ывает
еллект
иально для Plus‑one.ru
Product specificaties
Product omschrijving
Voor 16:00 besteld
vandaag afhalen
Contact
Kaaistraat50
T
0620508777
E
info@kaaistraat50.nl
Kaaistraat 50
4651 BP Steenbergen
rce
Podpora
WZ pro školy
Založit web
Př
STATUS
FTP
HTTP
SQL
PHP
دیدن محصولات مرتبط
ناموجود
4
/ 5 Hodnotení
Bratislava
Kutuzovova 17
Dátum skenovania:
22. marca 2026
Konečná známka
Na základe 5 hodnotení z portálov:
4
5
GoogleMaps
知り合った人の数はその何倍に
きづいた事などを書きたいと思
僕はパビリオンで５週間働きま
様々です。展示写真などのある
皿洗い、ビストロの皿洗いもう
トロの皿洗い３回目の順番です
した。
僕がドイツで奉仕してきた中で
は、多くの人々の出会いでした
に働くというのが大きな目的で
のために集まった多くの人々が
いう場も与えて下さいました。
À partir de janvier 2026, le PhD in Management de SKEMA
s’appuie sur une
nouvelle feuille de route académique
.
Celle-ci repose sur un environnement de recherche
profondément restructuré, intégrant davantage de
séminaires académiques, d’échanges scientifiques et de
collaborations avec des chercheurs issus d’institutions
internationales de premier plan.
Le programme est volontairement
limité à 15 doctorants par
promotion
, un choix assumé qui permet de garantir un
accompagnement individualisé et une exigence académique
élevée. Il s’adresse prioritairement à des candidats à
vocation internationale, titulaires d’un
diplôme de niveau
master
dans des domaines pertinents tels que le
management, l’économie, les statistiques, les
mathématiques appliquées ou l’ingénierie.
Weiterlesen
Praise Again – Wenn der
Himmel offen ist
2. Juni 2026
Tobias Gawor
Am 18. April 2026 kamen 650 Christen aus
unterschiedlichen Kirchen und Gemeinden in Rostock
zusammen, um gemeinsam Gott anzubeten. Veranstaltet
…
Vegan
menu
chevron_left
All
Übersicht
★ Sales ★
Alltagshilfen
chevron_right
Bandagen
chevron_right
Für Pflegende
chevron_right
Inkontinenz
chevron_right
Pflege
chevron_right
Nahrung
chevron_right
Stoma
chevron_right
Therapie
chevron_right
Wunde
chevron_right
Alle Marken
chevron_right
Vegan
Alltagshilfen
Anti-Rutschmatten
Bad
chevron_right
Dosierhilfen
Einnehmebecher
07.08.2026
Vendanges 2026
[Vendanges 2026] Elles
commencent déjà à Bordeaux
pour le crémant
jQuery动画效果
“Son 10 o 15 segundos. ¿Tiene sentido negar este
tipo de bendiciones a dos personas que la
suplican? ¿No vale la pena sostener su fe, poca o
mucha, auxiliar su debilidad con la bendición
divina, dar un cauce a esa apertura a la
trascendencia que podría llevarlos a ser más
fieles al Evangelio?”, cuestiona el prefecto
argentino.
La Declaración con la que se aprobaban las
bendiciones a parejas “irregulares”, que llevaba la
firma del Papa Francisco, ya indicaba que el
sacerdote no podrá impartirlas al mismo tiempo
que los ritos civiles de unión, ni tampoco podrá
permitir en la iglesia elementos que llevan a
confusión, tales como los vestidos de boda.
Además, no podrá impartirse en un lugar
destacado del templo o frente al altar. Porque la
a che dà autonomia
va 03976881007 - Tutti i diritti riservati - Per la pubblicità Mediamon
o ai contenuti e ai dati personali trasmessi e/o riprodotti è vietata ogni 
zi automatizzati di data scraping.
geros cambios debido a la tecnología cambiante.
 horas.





=====

Give every entry back unchanged. Leave none out.

ывает
еллект
иально для Plus‑one.ru
Product specificaties
Product omschrijving
Voor 16:00 besteld
vandaag afhalen
Contact
Kaaistraat50
T
0620508777
E
info@kaaistraat50.nl
Kaaistraat 50
4651 BP Steenbergen
rce
Podpora
WZ pro školy
Založit web
Př
STATUS
FTP
HTTP
SQL
PHP
دیدن محصولات مرتبط
ناموجود
4
/ 5 Hodnotení
Bratislava
Kutuzovova 17
Dátum skenovania:
22. marca 2026
Konečná známka
Na základe 5 hodnotení z portálov:
4
5
GoogleMaps
知り合った人の数はその何倍に
きづいた事などを書きたいと思
僕はパビリオンで５週間働きま
様々です。展示写真などのある
皿洗い、ビストロの皿洗いもう
トロの皿洗い３回目の順番です
した。
僕がドイツで奉仕してきた中で
は、多くの人々の出会いでした
に働くというのが大きな目的で
のために集まった多くの人々が
いう場も与えて下さいました。
À partir de janvier 2026, le PhD in Management de SKEMA
s’appuie sur une
nouvelle feuille de route académique
.
Celle-ci repose sur un environnement de recherche
profondément restructuré, intégrant davantage de
séminaires académiques, d’échanges scientifiques et de
collaborations avec des chercheurs issus d’institutions
internationales de premier plan.
Le programme est volontairement
limité à 15 doctorants par
promotion
, un choix assumé qui permet de garantir un
accompagnement individualisé et une exigence académique
élevée. Il s’adresse prioritairement à des candidats à
vocation internationale, titulaires d’un
diplôme de niveau
master
dans des domaines pertinents tels que le
management, l’économie, les statistiques, les
mathématiques appliquées ou l’ingénierie.
Weiterlesen
Praise Again – Wenn der
Himmel offen ist
2. Juni 2026
Tobias Gawor
Am 18. April 2026 kamen 650 Christen aus
unterschiedlichen Kirchen und Gemeinden in Rostock
zusammen, um gemeinsam Gott anzubeten. Veranstaltet
…
Vegan
menu
chevron_left
All
Übersicht
★ Sales ★
Alltagshilfen
chevron_right
Bandagen
chevron_right
Für Pflegende
chevron_right
Inkontinenz
chevron_right
Pflege
chevron_right
Nahrung
chevron_right
Stoma
chevron_right
Therapie
chevron_right
Wunde
chevron_right
Alle Marken
chevron_right
Vegan
Alltagshilfen
Anti-Rutschmatten
Bad
chevron_right
Dosierhilfen
Einnehmebecher
07.08.2026
Vendanges 2026
[Vendanges 2026] Elles
commencent déjà à Bordeaux
pour le crémant
jQuery动画效果
“Son 10 o 15 segundos. ¿Tiene sentido negar este
tipo de bendiciones a dos personas que la
suplican? ¿No vale la pena sostener su fe, poca o
mucha, auxiliar su debilidad con la bendición
divina, dar un cauce a esa apertura a la
trascendencia que podría llevarlos a ser más
fieles al Evangelio?”, cuestiona el prefecto
argentino.
La Declaración con la que se aprobaban las
bendiciones a parejas “irregulares”, que llevaba la
firma del Papa Francisco, ya indicaba que el
sacerdote no podrá impartirlas al mismo tiempo
que los ritos civiles de unión, ni tampoco podrá
permitir en la iglesia elementos que llevan a
confusión, tales como los vestidos de boda.
Además, no podrá impartirse en un lugar
destacado del templo o frente al altar. Porque la
a che dà autonomia
va 03976881007 - Tutti i diritti riservati - Per la pubblicità Mediamon
o ai contenuti e ai dati personali trasmessi e/o riprodotti è vietata ogni 
zi automatizzati di data scraping.
geros cambios debido a la tecnología cambiante.
 horas.





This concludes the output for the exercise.